Ihr Mund war leicht geöffnet und soweit ich es von der Entfernung aus beurteilen konnte, zitterten ihre Lippen.

Niemand außer mir sah das, was nun folgte. Frau Bernstein hob mahnend den Finger, als wollte sie mich darauf hinweisen, doch bitte mit der Bearbeitung der Klassenarbeit weiter zu machen.

Zu gerne wäre ich Ihrer stillen Aufforderung nachgekommen, doch ich war nicht dazu in der Lage.

Ich konnte meinen Blick nicht von ihrem Gesicht abwenden.

Aus ihrem noch immer leicht geöffneten Mund bahnte sich ein dickflüssiger, roter Tropfen, welcher elegant an ihrem Kinn herunter lief.
Als er sich von ihrer Haut löste und daraufhin zu Boden fiel, folgte sofort der Nächste.

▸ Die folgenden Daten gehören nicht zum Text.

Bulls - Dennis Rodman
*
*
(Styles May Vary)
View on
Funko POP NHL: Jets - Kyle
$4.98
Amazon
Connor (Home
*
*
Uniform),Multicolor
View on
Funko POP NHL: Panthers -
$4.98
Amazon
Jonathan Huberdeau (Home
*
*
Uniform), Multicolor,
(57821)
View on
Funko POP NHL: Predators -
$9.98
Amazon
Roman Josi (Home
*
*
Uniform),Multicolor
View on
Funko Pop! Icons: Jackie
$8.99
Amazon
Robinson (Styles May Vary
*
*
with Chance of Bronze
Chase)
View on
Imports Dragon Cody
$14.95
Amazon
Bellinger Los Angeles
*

Ich wollte sie darauf aufmerksam machen, doch gerade, als ich etwas sagen wollte, traf mich ein harter Schlag an meinem rechten Arm.

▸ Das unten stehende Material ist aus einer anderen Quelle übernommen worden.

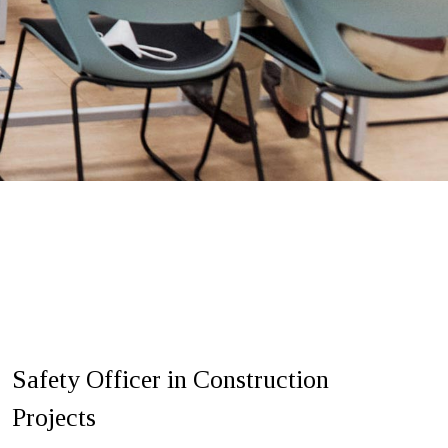
Safety Officer in Construction
Projects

Alisa sah mich mit warnendem Gesichtsausdruck an. Sie führte ihren Zeigefinger an ihre Lippen und bedeutete mir damit, still zu sein.

"Sie weiß es. Das ist bloß ein Test. Konzentrier dich auf die Klassenarbeit."

Mit diesen Worten wandte sie sich wieder von mir ab.

Ich spürte, dass mein Herzschlag einen ungesund schnellen Rhythmus einnahm.

Irgendetwas stimmte hier ganz und gar nicht.